On Writing – Stephen King

I write in the supernatural. I read in the supernatural, horror, mystery, and thrillers. Preferring to read for the share entertainment of the stories and the characters, I enjoy the emotion, fear, and intensity I feel when I read such books by Stephen King or Agatha Christie or James Patterson. The good thing is, I can feel these emotions in the safety of my own home. It works out well for me, my sanity and my safety.

I first wanted to be a writer when I read Nancy Drew, I and was pulled in and hooked after reading Stephen King. I have no recollection as to the first book I read by him, and based on my age can only assume it was The Shining, Carrie or Salem’s Lot, but that’s not what’s important. All that’s important is remembering that feeling of reading something that made me angry, frightened, terrified or entertained. And as I worked my way through the Stephen King library, every new book sustained my desire to be a writer, to play a creator, discovering new worlds rich in imagination that make you experience and feel something.

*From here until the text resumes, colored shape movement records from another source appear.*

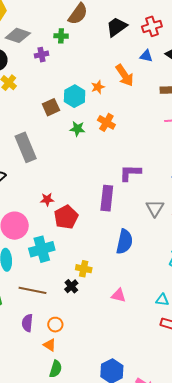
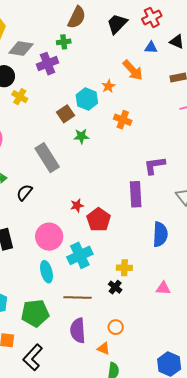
purple cross: (42, 55) -> (47, 64), size x1.5
green star: (77, 129) -> (81, 136), moved
purple semicircle: (27, 323) -> (78, 331), size x1.4
orange circle: (55, 325) -> (116, 327), moved

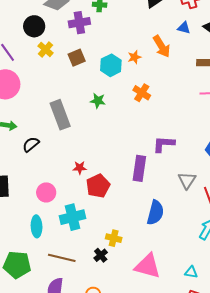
brown square: (65, 114) -> (77, 58), moved
pink circle: (49, 237) -> (46, 192), size x0.7
pink triangle: (163, 288) -> (148, 266), size x1.8

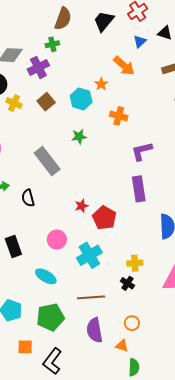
blue triangle: (184, 28) -> (140, 41), turned -40
black semicircle: (31, 144) -> (28, 198), turned -48
purple L-shape: (164, 144) -> (142, 151), moved
cyan ellipse: (37, 226) -> (46, 276), moved, turned -40

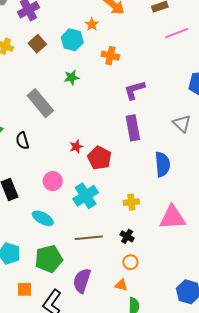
black cross: (127, 283) -> (127, 236), moved
purple semicircle: (95, 330) -> (82, 281), moved, turned 30

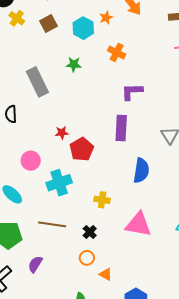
purple semicircle: (82, 281) -> (35, 264), size x0.7
orange triangle: (121, 285) -> (106, 274), moved

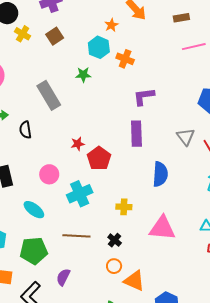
cyan hexagon: (83, 28) -> (99, 47), moved
orange triangle: (106, 274) -> (134, 281), size x1.6

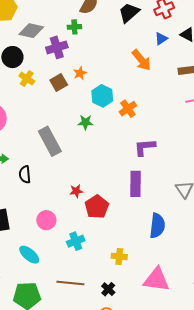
orange star: (111, 25) -> (80, 73), moved
orange cross: (125, 59) -> (128, 109), turned 30
cyan cross: (80, 194) -> (76, 241), size x0.7

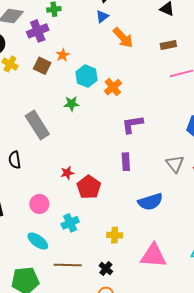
blue triangle: (161, 39) -> (102, 16), moved
brown square: (59, 82) -> (42, 66), turned -30
purple rectangle: (136, 184) -> (126, 162), size x0.7
blue semicircle: (157, 226) -> (150, 202), turned 70
cyan ellipse: (29, 255) -> (38, 241), moved

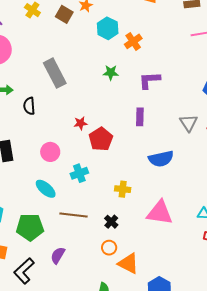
green star: (72, 104) -> (111, 73), moved

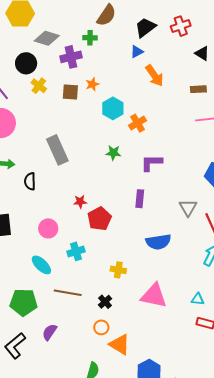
brown square: (64, 14) -> (70, 92), turned -30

When he came out with his autobiography of sorts, On Writing, I was blown away. For anyone who wants to be a writer, or is a writer, it’s inspirational, funny, honest and a little informative if you’re the type of writer who laps up constructive information, to learn anything you can about the craft.

Connecting with the book was easy and forced my to think about how I write my stories. How do I develop them and the characters? Am I a plotter or a pantser? As it turns out, Stephen King admits he’s a pantser making me realize that I’m not alone and I’m not wrong in my approach. Both of us start with a basic idea, maybe do a little research and then begin writing without a true sense of where the book will take us. He approaches it as an archeological dig, starting with the first hint of an artifact and continues to dig deeper, until the entire item reveals itself to him, just as his books do. He allows the story reveal itself to him rather than him dictating the story.

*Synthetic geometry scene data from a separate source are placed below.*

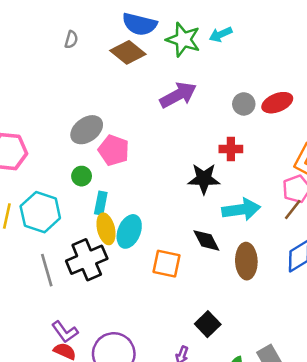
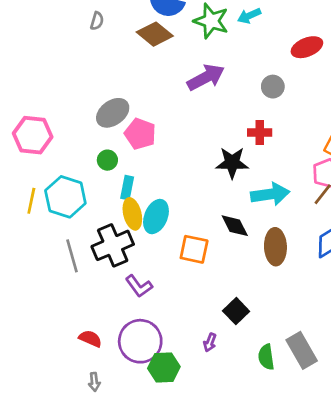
red ellipse: (277, 103) -> (307, 47), moved
purple L-shape: (65, 332) -> (139, 286), moved

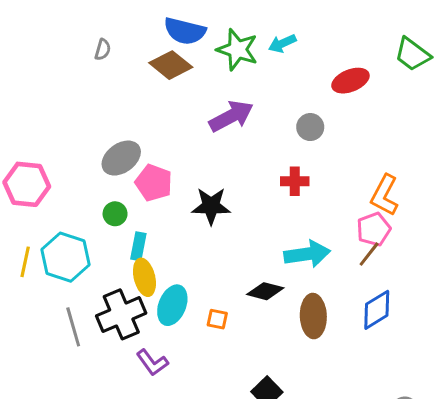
black star: (232, 163) -> (211, 206), moved
cyan ellipse: (156, 217) -> (172, 305), moved
black diamond: (235, 226) -> (265, 291), turned -48
orange square: (194, 249) -> (217, 319), size x0.6

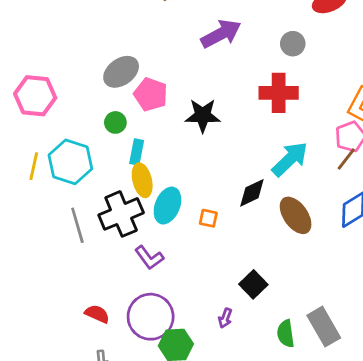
red cross: (295, 181) -> (279, 93), size x1.5
cyan arrow: (307, 254) -> (290, 159), turned -36
black diamond: (265, 291) -> (252, 193), turned -40
brown ellipse: (313, 316) -> (296, 215), turned -33

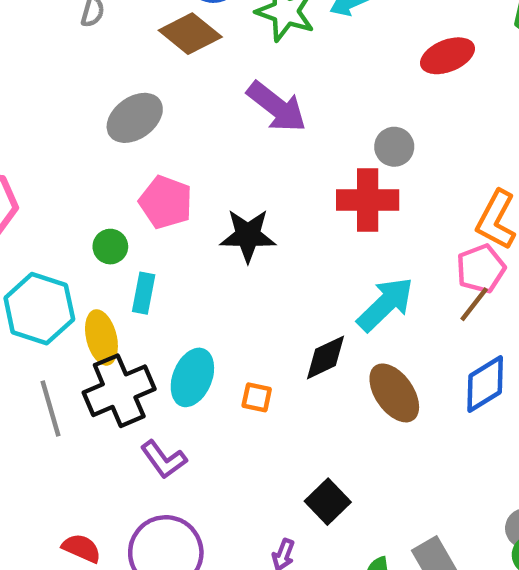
purple arrow: (221, 34) -> (277, 107), turned 66
gray circle: (293, 44) -> (394, 147), moved
gray ellipse: (121, 72) -> (135, 118), moved
yellow ellipse: (142, 180) -> (101, 337), moved

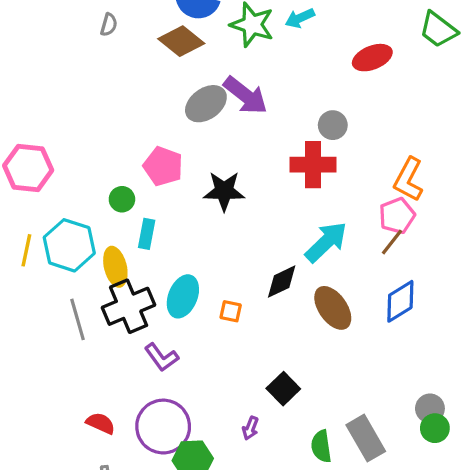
gray ellipse: (135, 118) -> (206, 104), moved

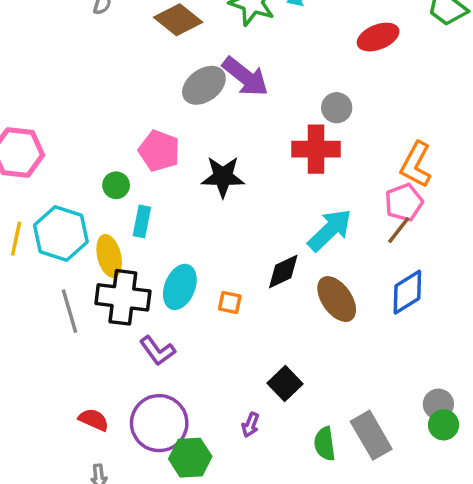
black cross: (129, 306) -> (123, 297), turned 30

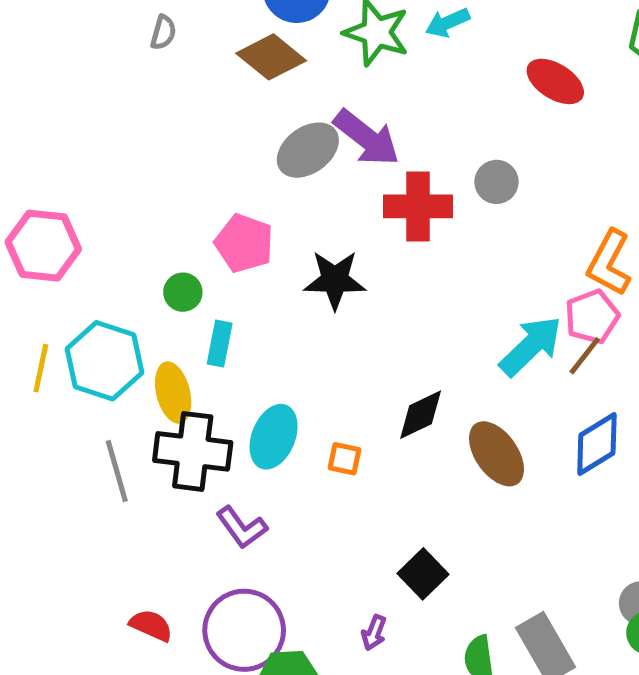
red ellipse: (378, 37) -> (555, 81), turned 54
red cross: (316, 149) -> (418, 206), moved
cyan arrow: (330, 230) -> (531, 346), moved

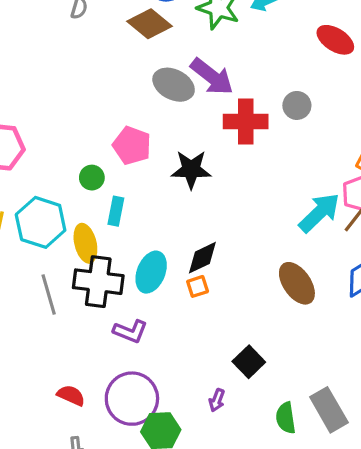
gray ellipse: (308, 150) -> (174, 85), turned 63
black diamond: (421, 415) -> (202, 258), moved
orange square: (345, 459) -> (198, 286), turned -30
purple L-shape: (242, 527) -> (130, 331), turned -32

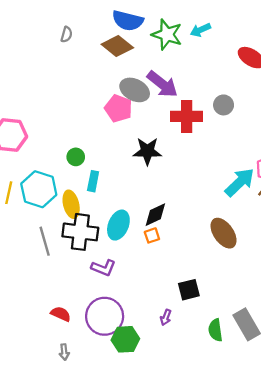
pink pentagon: (132, 146) -> (118, 108), moved
black square: (249, 362) -> (189, 290), turned 30

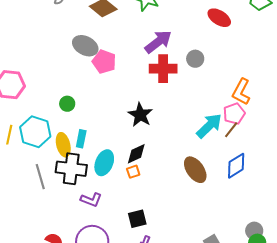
purple arrow: (162, 84) -> (158, 42), moved, turned -76
gray ellipse: (135, 90) -> (85, 46), moved
black star: (147, 151) -> (140, 115), moved, turned 30
cyan rectangle: (93, 181) -> (81, 139), moved
black square: (189, 290) -> (137, 219), moved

That’s exactly how I write my story. I start with a brief paragraph of what I think the story will be, do a little research and then set off to write the story. I let the story reveal itself to me, not as if it’s an artificial but rather as if I’m psychic and the story just reveals itself. I experience the story as a reader would not as the writer, full of the surprised, tension and happiness or sadness depending on the storyline.

It’s an amazing way to write a book, to feel the emotion that the reader might feel, experiencing the twists and turns, much like I hope you will too. That makes me a pantser, a writer who writes by the seat of their pants. It’s a little chaotic, but a thrilling ride. If it’s good enough for Stephen King, it’s most definitely good enough for me.